See Get Started: Prep Windows for containers for the recommended and supported installation method on Windows Server.
ContainerD is an open-source industry-standard container runtime that is supported by the community. ContainerD running on Windows Server can create, manage, and run Windows Server Containers but Microsoft doesn't provide any support for it. For any issues or questions related to ContainerD, ask the GitHub community. For more information, see the GitHub ContainerD project and ContainerD project.
Supported Container Orchestrators
Several container orchestrators support Windows Server containers. Please address any issues or questions with the vendor before engaging Microsoft support.
Docker swarm is a feature of the Mirantis Container Runtime that creates, manages, and runs Windows Server containers in a mixed node environment of Linux and Windows hosts. Docker swarm is fully supported by Mirantis. Mirantis support will advise customers on whether Microsoft support should be engaged regarding issues or questions related to Windows Server. For more information about using Docker swarm with Windows Server containers, see Getting started with swarm mode and Swarm mode overview on Mirantis website.
Kubernetes is an open-source project that supports Windows Server containers on Windows Server starting with Kubernetes 1.14. For more information, see Intro to Windows support in Kubernetes and Support Functionality and Limitations. For further guidance, see Kubernetes on Windows.
For any issues and questions related to Kubernetes, see Reporting Issues and Feature Requests.
Microsoft only provides support for Windows nodes participating in a Kubernetes cluster.
Microsoft doesn't provide support for the following items:
- Setting up and configuring Linux nodes
- Kubernetes binaries
- Linux containers
- Kubernetes plug-ins
Any question or issue related to non-supported items should be addressed to relevant GitHub communities.
Azure Service Fabric is Microsoft's container orchestrator to deploy microservices across a cluster of machines. It is fully supported by Azure. All issues and questions should be directed to Azure support using "Help + support" in the Azure portal. For more information, see Introducing the Service Fabric cluster resource manager and Service Fabric and containers.

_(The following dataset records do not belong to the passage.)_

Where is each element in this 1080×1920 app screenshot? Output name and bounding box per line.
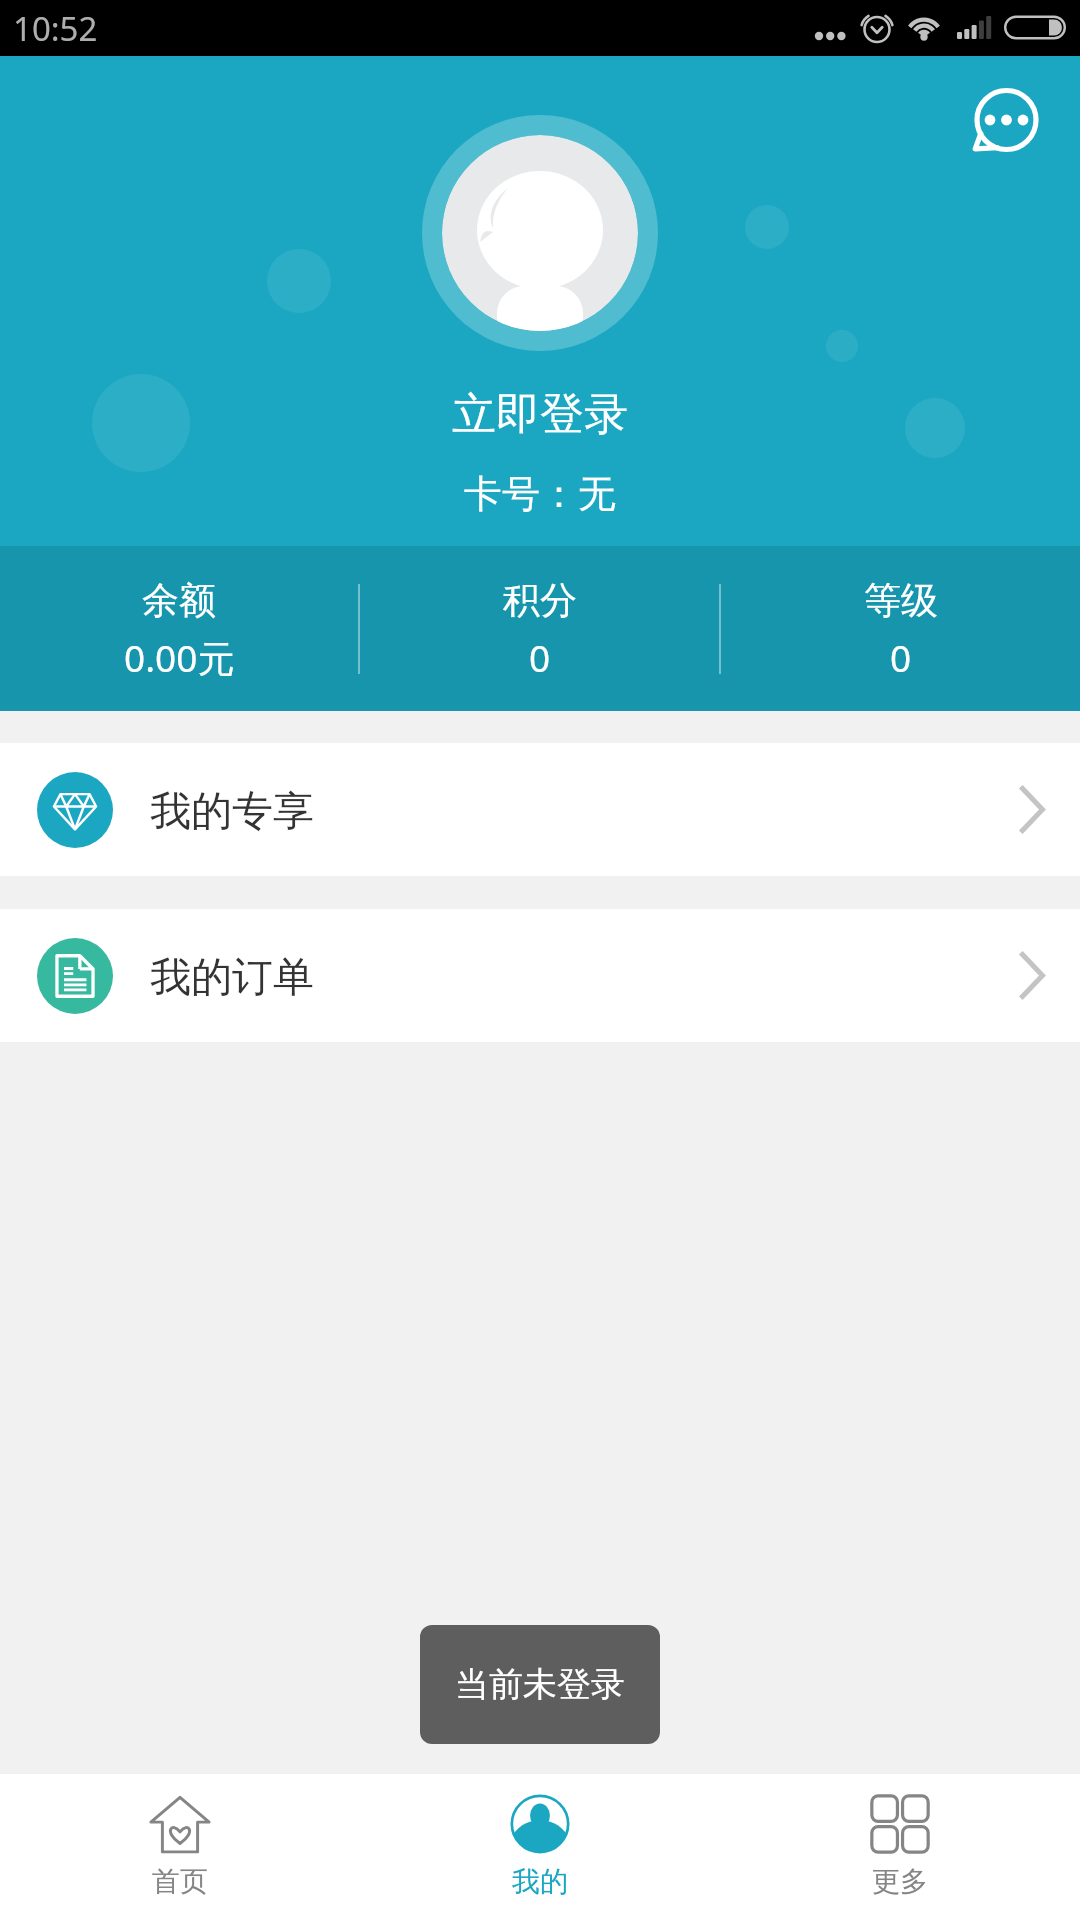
staticText: 首页 [152, 1864, 208, 1899]
staticText: 卡号：无 [464, 470, 616, 518]
staticText: 0.00元 [124, 632, 235, 683]
button[interactable]: 当前未登录 [420, 1625, 660, 1744]
staticText: 更多 [872, 1864, 928, 1899]
staticText: 立即登录 [452, 387, 628, 442]
staticText: 积分 [503, 577, 577, 624]
staticText: 余额 [142, 577, 216, 624]
staticText: 当前未登录 [455, 1663, 625, 1706]
staticText: 我的专享 [150, 786, 314, 838]
button[interactable]: 我的订单 [0, 909, 1080, 1042]
button[interactable]: 更多 [720, 1774, 1080, 1920]
staticText: 我的 [512, 1864, 568, 1899]
button[interactable]: Messages [955, 71, 1055, 171]
button[interactable]: 我的 [360, 1774, 720, 1920]
button[interactable]: 我的专享 [0, 743, 1080, 876]
staticText: 我的订单 [150, 952, 314, 1004]
staticText: 0 [529, 632, 551, 682]
button[interactable]: 首页 [0, 1774, 360, 1920]
staticText: 0 [890, 632, 912, 682]
staticText: 10:52 [13, 6, 98, 51]
staticText: 等级 [864, 577, 938, 624]
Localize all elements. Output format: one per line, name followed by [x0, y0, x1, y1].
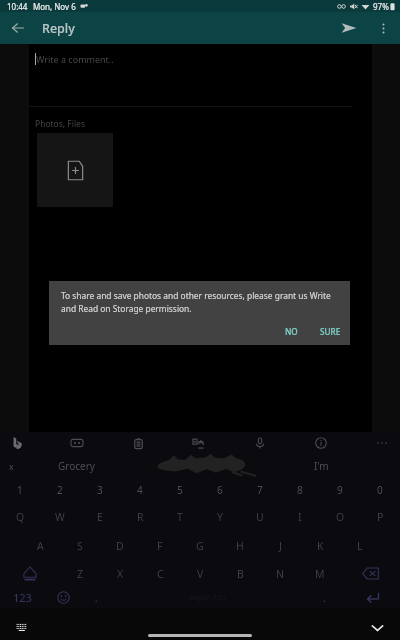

Azure Kubernetes Service on Azure Stack HCI (AKS-HCI) is an on-premises implementation of the popular Azure Kubernetes Service (AKS) orchestrator, which automatically runs containerized applications at scale.
Microsoft provides end-to-end support for Azure Kubernetes Service on Azure Stack HCI except for the following items:
- Customer application code
- Any non-in-box system services or drivers in the container or container host
- Container base images that aren't supported by Microsoft (such as Nginx) or container base images that aren't listed in the supported add-ons list
Moby is an open-source project intended for engineers, integrators and enthusiasts looking to modify, hack, fix, experiment, invent, and build systems based on containers. For more information, see the Moby project on GitHub.
Microsoft doesn't provide support for Moby in a stand-a-lone environment (a single-node container host running Windows Server). All questions and issues should be raised in the Moby project on GitHub.